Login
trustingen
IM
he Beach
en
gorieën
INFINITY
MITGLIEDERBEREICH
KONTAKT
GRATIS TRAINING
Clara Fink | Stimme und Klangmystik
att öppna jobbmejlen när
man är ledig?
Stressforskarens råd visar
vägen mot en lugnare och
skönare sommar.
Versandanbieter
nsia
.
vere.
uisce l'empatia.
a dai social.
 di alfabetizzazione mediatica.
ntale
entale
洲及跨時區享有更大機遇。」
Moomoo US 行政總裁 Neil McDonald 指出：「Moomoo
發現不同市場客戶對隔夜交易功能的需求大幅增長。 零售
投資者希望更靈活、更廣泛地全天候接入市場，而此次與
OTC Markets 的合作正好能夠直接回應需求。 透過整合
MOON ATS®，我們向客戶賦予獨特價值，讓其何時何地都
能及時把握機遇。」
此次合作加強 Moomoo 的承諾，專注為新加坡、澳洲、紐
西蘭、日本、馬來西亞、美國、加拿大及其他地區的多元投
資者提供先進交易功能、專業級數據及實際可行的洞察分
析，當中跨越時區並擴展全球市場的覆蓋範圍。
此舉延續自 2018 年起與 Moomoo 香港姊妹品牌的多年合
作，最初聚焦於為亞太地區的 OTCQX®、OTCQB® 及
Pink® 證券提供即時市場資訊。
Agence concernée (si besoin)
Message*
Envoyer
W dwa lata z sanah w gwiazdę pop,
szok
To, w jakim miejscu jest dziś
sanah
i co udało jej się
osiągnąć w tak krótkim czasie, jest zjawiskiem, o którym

* * *

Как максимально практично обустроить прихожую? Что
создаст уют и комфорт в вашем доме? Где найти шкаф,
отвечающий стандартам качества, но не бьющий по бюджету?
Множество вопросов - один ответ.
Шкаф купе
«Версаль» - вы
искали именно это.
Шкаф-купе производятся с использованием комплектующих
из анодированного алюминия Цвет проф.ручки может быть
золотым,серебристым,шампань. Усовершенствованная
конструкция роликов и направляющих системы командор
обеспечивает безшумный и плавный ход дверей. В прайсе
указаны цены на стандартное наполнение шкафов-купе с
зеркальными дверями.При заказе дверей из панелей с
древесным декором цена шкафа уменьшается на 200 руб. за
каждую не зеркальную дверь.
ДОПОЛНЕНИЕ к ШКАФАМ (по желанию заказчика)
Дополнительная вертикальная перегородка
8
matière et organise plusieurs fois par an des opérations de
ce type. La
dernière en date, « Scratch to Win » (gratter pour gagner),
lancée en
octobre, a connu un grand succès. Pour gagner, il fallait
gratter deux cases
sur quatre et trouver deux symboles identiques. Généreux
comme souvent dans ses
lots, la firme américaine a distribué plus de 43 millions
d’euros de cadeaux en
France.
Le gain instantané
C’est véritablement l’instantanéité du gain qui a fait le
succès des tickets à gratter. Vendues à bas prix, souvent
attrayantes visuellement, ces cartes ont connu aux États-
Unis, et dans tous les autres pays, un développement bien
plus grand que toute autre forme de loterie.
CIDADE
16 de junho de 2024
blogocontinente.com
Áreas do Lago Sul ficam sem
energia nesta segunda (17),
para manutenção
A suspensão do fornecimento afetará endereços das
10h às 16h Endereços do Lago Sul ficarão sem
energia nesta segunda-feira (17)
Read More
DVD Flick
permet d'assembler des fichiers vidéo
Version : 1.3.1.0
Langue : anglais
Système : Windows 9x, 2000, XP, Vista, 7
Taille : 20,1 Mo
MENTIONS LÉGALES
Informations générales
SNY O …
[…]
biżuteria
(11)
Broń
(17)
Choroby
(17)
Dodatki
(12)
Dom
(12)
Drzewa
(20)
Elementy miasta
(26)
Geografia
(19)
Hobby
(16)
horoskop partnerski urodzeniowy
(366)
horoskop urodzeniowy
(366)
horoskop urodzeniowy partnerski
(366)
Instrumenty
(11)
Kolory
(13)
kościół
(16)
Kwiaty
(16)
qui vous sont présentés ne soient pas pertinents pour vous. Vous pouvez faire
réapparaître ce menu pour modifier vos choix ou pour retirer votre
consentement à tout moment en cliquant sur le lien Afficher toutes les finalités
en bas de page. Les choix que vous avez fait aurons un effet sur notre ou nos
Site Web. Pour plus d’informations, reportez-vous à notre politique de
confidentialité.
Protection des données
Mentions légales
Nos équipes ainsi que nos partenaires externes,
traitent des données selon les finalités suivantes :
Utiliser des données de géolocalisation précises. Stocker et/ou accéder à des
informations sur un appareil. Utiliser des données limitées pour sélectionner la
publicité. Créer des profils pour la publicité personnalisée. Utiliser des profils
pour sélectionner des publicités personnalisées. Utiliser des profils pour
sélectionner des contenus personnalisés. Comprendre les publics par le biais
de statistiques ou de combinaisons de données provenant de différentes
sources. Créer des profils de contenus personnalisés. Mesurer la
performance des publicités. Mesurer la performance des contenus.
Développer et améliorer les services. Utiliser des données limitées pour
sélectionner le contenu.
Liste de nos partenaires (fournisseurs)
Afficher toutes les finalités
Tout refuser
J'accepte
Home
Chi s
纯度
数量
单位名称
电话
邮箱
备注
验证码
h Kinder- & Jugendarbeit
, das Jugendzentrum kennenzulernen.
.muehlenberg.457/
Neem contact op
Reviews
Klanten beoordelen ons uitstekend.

# Exercise aim:
Within the data above, the span starting at the line containing "a dai social." and ending at the line containing "osiągnąć w tak" is to be retyped exactly, with no other lines.

# Answer area:
a dai social.
 di alfabetizzazione mediatica.
ntale
entale
洲及跨時區享有更大機遇。」
Moomoo US 行政總裁 Neil McDonald 指出：「Moomoo
發現不同市場客戶對隔夜交易功能的需求大幅增長。 零售
投資者希望更靈活、更廣泛地全天候接入市場，而此次與
OTC Markets 的合作正好能夠直接回應需求。 透過整合
MOON ATS®，我們向客戶賦予獨特價值，讓其何時何地都
能及時把握機遇。」
此次合作加強 Moomoo 的承諾，專注為新加坡、澳洲、紐
西蘭、日本、馬來西亞、美國、加拿大及其他地區的多元投
資者提供先進交易功能、專業級數據及實際可行的洞察分
析，當中跨越時區並擴展全球市場的覆蓋範圍。
此舉延續自 2018 年起與 Moomoo 香港姊妹品牌的多年合
作，最初聚焦於為亞太地區的 OTCQX®、OTCQB® 及
Pink® 證券提供即時市場資訊。
Agence concernée (si besoin)
Message*
Envoyer
W dwa lata z sanah w gwiazdę pop,
szok
To, w jakim miejscu jest dziś
sanah
i co udało jej się
osiągnąć w tak krótkim czasie, jest zjawiskiem, o którym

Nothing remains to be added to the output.